The problem is people using R without trying to learn about the language itself, just assuming it works like their favourite language.
For example complaining that R is slow and then writing iterative solution instead of using vectorization. When I saw the example the author gave my first thought was "sapply/lapply". Lapply is essential to the R use, and is being taught early on in every book/course on R I've ever saw.
"In 2012, I’m the kind of person who uses apply() a dozen times a day, and is vaguely aware that R has a million related built-in functions like sapply(), tapply(), lapply(), and vapply(), yet still has absolutely no idea what all of those actually do. "
It's been a few years since I really looked at R, but I don't think the problems with R are simply that people don't learn the language. Some languages are simply not as good as others. We can all learn more about the tools we use when programming, I know that I certainly could. But this doesn't make it our fault that a language is tricky or hard to debug or hard to understand. If we worked at it, I suppose we could all write more efficient programs by using assembler, but that doesn't mean that assembler is the best possible programming language for, say, statistical programming.

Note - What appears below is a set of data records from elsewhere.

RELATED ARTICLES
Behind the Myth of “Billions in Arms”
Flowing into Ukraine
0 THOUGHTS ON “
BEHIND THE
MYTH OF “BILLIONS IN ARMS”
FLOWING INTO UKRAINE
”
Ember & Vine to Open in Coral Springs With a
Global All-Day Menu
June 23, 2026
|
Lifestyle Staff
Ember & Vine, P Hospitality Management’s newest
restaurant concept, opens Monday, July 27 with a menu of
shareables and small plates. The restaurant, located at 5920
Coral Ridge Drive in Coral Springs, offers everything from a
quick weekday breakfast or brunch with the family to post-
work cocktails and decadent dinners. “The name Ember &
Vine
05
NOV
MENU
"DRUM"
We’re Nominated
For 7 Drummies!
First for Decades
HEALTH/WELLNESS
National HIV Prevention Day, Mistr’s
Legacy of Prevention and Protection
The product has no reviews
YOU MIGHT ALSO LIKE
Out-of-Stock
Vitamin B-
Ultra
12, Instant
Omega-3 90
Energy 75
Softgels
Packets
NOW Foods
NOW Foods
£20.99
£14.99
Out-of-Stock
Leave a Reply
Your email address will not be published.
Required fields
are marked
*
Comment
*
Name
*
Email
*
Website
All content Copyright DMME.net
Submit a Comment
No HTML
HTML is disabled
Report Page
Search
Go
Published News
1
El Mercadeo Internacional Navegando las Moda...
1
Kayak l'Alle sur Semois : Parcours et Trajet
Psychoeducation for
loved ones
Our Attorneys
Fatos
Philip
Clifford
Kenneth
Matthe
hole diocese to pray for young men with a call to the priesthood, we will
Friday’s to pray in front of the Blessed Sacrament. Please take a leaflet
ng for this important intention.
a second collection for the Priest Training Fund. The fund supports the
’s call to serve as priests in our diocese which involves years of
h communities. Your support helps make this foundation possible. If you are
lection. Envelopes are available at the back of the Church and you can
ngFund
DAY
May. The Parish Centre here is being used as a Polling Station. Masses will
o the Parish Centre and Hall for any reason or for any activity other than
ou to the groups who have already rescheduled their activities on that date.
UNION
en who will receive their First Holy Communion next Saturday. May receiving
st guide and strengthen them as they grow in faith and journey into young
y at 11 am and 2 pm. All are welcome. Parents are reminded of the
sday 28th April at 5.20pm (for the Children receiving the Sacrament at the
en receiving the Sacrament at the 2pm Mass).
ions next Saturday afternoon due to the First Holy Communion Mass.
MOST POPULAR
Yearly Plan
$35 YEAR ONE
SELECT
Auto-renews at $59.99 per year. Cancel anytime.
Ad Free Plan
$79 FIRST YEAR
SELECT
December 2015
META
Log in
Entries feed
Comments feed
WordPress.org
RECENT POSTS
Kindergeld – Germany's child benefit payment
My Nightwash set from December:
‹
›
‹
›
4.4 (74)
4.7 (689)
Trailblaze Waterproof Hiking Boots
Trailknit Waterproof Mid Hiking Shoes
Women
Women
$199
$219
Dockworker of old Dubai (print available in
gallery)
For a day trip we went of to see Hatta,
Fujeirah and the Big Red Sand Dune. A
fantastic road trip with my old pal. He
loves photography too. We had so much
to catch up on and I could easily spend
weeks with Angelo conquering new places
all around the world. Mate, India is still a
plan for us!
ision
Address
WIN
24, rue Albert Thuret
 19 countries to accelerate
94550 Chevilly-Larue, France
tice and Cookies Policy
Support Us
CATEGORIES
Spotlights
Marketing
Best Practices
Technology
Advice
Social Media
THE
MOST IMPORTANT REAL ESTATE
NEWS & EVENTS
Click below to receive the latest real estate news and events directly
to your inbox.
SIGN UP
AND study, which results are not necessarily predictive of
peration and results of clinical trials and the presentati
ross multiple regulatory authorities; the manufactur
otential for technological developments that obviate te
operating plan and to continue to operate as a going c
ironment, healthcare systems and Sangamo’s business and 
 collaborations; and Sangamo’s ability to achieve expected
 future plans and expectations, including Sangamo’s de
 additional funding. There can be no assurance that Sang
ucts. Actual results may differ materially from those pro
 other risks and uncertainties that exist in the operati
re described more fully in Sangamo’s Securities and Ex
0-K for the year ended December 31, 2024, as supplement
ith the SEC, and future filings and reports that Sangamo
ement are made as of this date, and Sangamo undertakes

Someone, Ross Ihaka, that knows a thing or two about R wrote a short post 6 years ago and said "simply start over and build something better". Take a look:
From your link, hilariously relevant to the blog post at hand:
"First, scalar computations in R are very slow. This in part because the R interpreter is very slow, but also because there are a no scalar types. By introducing scalars and using compilation it looks like its possible to get a speedup by a factor of several hundred for scalar computations. This is important because it means that many ghastly uses of array operations and the apply functions could be replaced by simple loops. The cost of these improvements is that scope declarations become mandatory and (optional) type declarations are necessary to help the compiler."
> The problem is people using R without trying to learn about the language itself
It's not the user's fault.
Like, congratulations on being better at R than the author of TFA. Maybe you're smarter than him, maybe you've put in more time learning, maybe you've just spent your time more intelligently, maybe you lucked out and bought better books...who knows.
But this line of reasoning completely misses the author's point, which is that despite having used the language for years, he still finds it inscrutable. "It would be easier if you were better at R" is a tautology, and unhelpful. The issue is that the author finds it hard to become better at R.
We can disagree as to whether or not it's objectively hard to become better at R, but this is a perfectly valid criticism to make. It's not the user's fault.
Its a 4 year old article and R has changed a TON with new things BUT.... R has grown a ton in users as well as features.
R really is a functional programming language that people don't take advantage on. All languages have strength and weaknesses and YET the complaint is R has too many ways to do any one thing which allows us to have data.table, dplyr, ggplot2, magrittr (pipping %>%). [EDIT RStudio and RServer are also a big example of R growth in features and quality]
As I learned R my code has changed dramatically and I think R has one of the largest gap between the code you start with and when you are proficient. My starting R code is really embarrassing.
I think the person you are responding to is simply saying some things are more complex than others and require more understanding and experience. R apparently falls into that category. If the author wants to gain that experience, I think the time spent on this blog post may be better used to reading a book on R. Fault might be a strong word, but the author has certainly made a decision on what they spend their time on and the results are as expected.
some things require more understanding and experience, for no obvious benefit...in which case they're anti-patterns, or not best practice in language design.
there are a lot of things in R that are good but it's an old language and there's a lot of cruft.
and believe it or not, there are things that require looping through a data frame and when I had to do that a few years ago it was unbelievably slow... going multithreaded was non-trivial, writing that section in C was non-trivial...ended up rewriting the whole thing in python and was a lot happier.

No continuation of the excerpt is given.